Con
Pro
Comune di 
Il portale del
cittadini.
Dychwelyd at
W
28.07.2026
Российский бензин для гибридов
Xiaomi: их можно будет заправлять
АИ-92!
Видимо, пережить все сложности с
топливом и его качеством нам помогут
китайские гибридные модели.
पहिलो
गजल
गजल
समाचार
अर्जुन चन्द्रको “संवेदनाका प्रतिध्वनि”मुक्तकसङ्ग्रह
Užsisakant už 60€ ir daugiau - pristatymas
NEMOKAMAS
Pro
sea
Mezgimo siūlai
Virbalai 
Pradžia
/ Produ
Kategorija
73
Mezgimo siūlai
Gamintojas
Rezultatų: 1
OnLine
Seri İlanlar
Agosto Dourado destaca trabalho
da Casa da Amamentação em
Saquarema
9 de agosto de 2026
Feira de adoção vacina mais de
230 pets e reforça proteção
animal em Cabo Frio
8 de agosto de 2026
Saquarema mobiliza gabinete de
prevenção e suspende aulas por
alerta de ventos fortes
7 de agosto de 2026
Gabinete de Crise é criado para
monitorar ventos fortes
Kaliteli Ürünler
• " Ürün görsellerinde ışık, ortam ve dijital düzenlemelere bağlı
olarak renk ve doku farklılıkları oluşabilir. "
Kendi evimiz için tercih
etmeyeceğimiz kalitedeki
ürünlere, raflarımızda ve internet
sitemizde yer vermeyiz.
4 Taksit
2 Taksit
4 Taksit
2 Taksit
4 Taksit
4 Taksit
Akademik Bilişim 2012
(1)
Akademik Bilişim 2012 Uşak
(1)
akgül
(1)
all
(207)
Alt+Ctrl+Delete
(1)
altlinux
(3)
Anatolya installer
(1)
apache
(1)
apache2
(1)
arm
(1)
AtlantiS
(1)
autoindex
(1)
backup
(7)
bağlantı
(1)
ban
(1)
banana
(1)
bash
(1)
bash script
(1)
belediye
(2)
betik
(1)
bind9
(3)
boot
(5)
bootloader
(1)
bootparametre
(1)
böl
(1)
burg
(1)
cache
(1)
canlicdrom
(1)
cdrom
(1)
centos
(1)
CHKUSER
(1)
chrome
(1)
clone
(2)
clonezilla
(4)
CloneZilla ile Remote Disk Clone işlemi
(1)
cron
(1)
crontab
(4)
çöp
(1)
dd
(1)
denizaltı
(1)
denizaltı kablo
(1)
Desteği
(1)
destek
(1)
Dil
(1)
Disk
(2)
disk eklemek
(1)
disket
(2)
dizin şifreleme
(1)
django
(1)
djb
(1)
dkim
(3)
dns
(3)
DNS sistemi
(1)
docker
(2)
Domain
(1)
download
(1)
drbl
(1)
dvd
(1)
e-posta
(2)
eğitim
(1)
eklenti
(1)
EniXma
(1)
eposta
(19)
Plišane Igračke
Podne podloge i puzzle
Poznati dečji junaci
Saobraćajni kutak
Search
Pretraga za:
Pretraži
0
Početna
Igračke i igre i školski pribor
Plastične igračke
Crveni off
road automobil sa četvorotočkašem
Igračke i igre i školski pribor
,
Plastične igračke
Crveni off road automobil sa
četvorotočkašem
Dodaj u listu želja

TO DO: The data above should be reproduced in full and exactly.

SOLUTION FOR THIS TASK:
Con
Pro
Comune di 
Il portale del
cittadini.
Dychwelyd at
W
28.07.2026
Российский бензин для гибридов
Xiaomi: их можно будет заправлять
АИ-92!
Видимо, пережить все сложности с
топливом и его качеством нам помогут
китайские гибридные модели.
पहिलो
गजल
गजल
समाचार
अर्जुन चन्द्रको “संवेदनाका प्रतिध्वनि”मुक्तकसङ्ग्रह
Užsisakant už 60€ ir daugiau - pristatymas
NEMOKAMAS
Pro
sea
Mezgimo siūlai
Virbalai 
Pradžia
/ Produ
Kategorija
73
Mezgimo siūlai
Gamintojas
Rezultatų: 1
OnLine
Seri İlanlar
Agosto Dourado destaca trabalho
da Casa da Amamentação em
Saquarema
9 de agosto de 2026
Feira de adoção vacina mais de
230 pets e reforça proteção
animal em Cabo Frio
8 de agosto de 2026
Saquarema mobiliza gabinete de
prevenção e suspende aulas por
alerta de ventos fortes
7 de agosto de 2026
Gabinete de Crise é criado para
monitorar ventos fortes
Kaliteli Ürünler
• " Ürün görsellerinde ışık, ortam ve dijital düzenlemelere bağlı
olarak renk ve doku farklılıkları oluşabilir. "
Kendi evimiz için tercih
etmeyeceğimiz kalitedeki
ürünlere, raflarımızda ve internet
sitemizde yer vermeyiz.
4 Taksit
2 Taksit
4 Taksit
2 Taksit
4 Taksit
4 Taksit
Akademik Bilişim 2012
(1)
Akademik Bilişim 2012 Uşak
(1)
akgül
(1)
all
(207)
Alt+Ctrl+Delete
(1)
altlinux
(3)
Anatolya installer
(1)
apache
(1)
apache2
(1)
arm
(1)
AtlantiS
(1)
autoindex
(1)
backup
(7)
bağlantı
(1)
ban
(1)
banana
(1)
bash
(1)
bash script
(1)
belediye
(2)
betik
(1)
bind9
(3)
boot
(5)
bootloader
(1)
bootparametre
(1)
böl
(1)
burg
(1)
cache
(1)
canlicdrom
(1)
cdrom
(1)
centos
(1)
CHKUSER
(1)
chrome
(1)
clone
(2)
clonezilla
(4)
CloneZilla ile Remote Disk Clone işlemi
(1)
cron
(1)
crontab
(4)
çöp
(1)
dd
(1)
denizaltı
(1)
denizaltı kablo
(1)
Desteği
(1)
destek
(1)
Dil
(1)
Disk
(2)
disk eklemek
(1)
disket
(2)
dizin şifreleme
(1)
django
(1)
djb
(1)
dkim
(3)
dns
(3)
DNS sistemi
(1)
docker
(2)
Domain
(1)
download
(1)
drbl
(1)
dvd
(1)
e-posta
(2)
eğitim
(1)
eklenti
(1)
EniXma
(1)
eposta
(19)
Plišane Igračke
Podne podloge i puzzle
Poznati dečji junaci
Saobraćajni kutak
Search
Pretraga za:
Pretraži
0
Početna
Igračke i igre i školski pribor
Plastične igračke
Crveni off
road automobil sa četvorotočkašem
Igračke i igre i školski pribor
,
Plastične igračke
Crveni off road automobil sa
četvorotočkašem
Dodaj u listu želja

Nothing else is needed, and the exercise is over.